This is the first practical result: the notebook-derived dataset teaches models useful multi-step data-analysis behaviour. The stronger 14B model starts higher and gains less; the smaller models gain more. That is what one would expect if the dataset is teaching interaction discipline rather than simply injecting benchmark-specific trivia.

The second evidence layer is JUPITER’s inference-time search. On InfiAgent-DABench, the authors compare ReAct, majority voting, agent frameworks such as AutoGen, TaskWeaver, and Data Interpreter, and JUPITER variants with or without a value model and with or without the PUCT exploration term.

The best configuration is clear:

Setting Qwen2.5-7B SFT Qwen2.5-14B SFT
ReAct 68.09% 77.04%
Majority voting 75.10% 83.66%
JUPITER without value model, no exploration term 70.04% 79.38%
JUPITER with value model, with exploration term 68.87% 74.71%
JUPITER with value model, no exploration term 77.82% 86.38%

The 14B JUPITER configuration reaches 86.38%, slightly above the 85.99% reported for TaskWeaver with GPT-4o in the comparison table. The 7B JUPITER configuration reaches 77.82%, improving over its ReAct baseline and over search without the value model.

The ablation is more important than the headline. Search alone helps a bit. Majority voting helps too. But the strongest result appears when the search is guided by the value model and the exploration term is removed. With the exploration term present, performance drops. In the 14B case, JUPITER with value model and exploration reaches only 74.71%, worse than the same model’s plain ReAct score. That is not a rounding error; it is a warning label. “More agentic exploration” is not automatically better. Sometimes it is just a very expensive way to wander into bad code.

The appendix is doing stress testing, not telling a second story

The supplementary experiments are useful, but they should not be inflated into a grand claim that JUPITER solves all reasoning. They mostly test whether the mechanism survives changes in task format, budget, and training strategy.

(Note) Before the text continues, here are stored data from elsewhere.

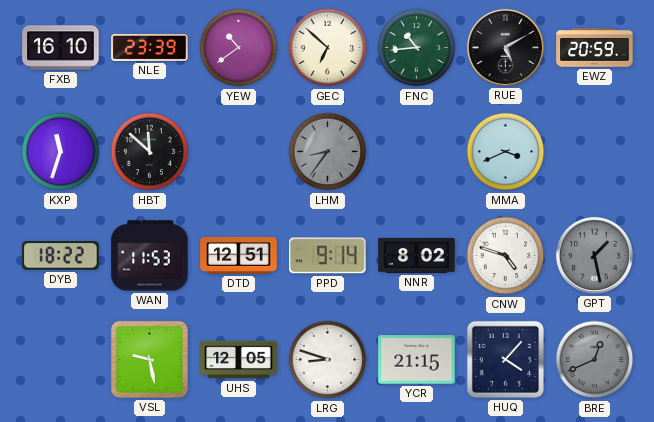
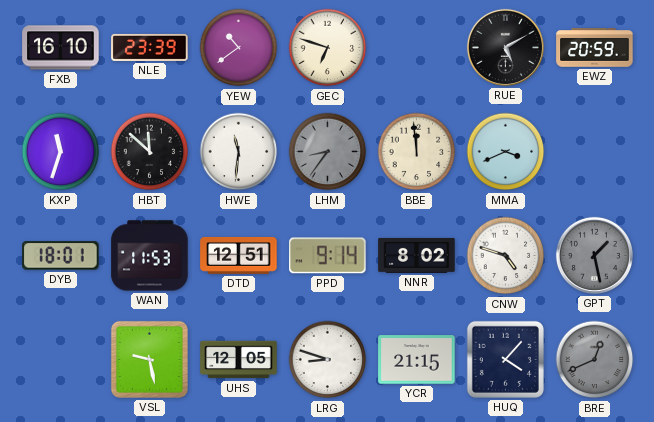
GEC: 6:52 -> 6:48
FNC: 10:44 -> none
HWE: none -> 11:31
BBE: none -> 11:59
DYB: 18:22 -> 18:01
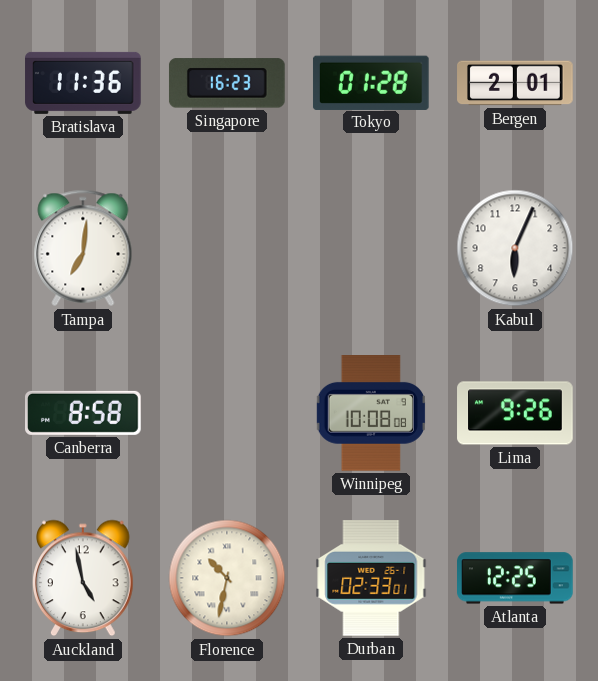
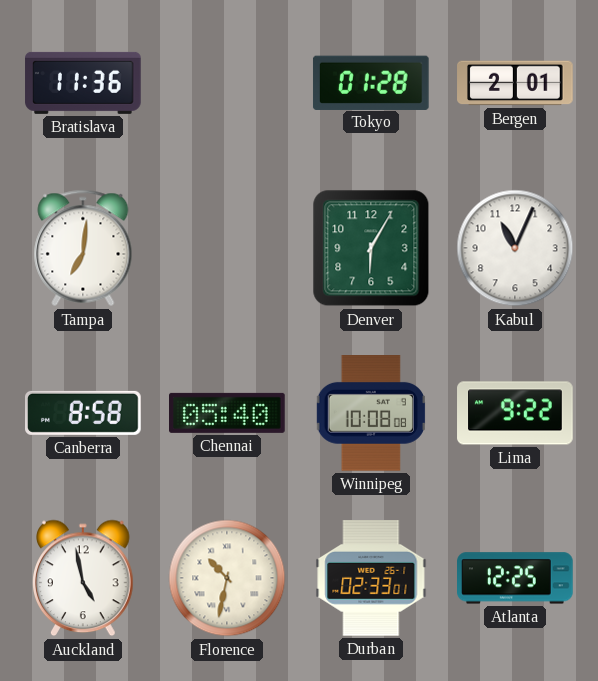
Singapore: 16:23 -> none
Denver: none -> 6:05
Kabul: 6:04 -> 11:04
Chennai: none -> 05:40
Lima: 9:26 -> 9:22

Evidence item Likely purpose What it supports What it does not prove
NbQA SFT on InfiAgent-DABench Main evidence for dataset utility Real notebook-derived traces improve multi-step data-analysis performance That the dataset covers all enterprise analytics tasks
JUPITER variants with and without value model / exploration term Ablation The value model and removal of exploration are central to the best result That exploration is always bad in all domains
DSBench data-modeling experiments Generalisation and task-format transfer Value-guided search can help even when the task format differs from NbQA QA-style tasks That the model understands messy business context without simplification
AIME 2025 math experiments Exploratory out-of-domain extension NbQA SFT improves tool-use and numerical reasoning somewhat outside data analysis That JUPITER is a competitive math-reasoning system
Hyperparameter plots for iterations, exploration, and temperature Robustness / sensitivity More iterations help; high exploration hurts; temperature around 0.5–0.7 appears best in their setup That those settings transfer unchanged to every deployment
Failed GRPO-style RL attempt Implementation detail and negative result Sparse rule-based rewards are hard for multi-turn tool-use RL That RL is useless for data agents

DSBench is particularly interesting because it is not the same problem format as InfiAgent-DABench. DSBench data-modeling tasks are adapted from Kaggle competitions: train a model, produce predictions, write a submission file, and score it against ground truth. The authors use vanilla Qwen2.5-7B and 14B models, but apply the trained value model during inference-time search. They also simplify the original task descriptions by removing redundant platform text, acknowledgements, company lists, and other clutter.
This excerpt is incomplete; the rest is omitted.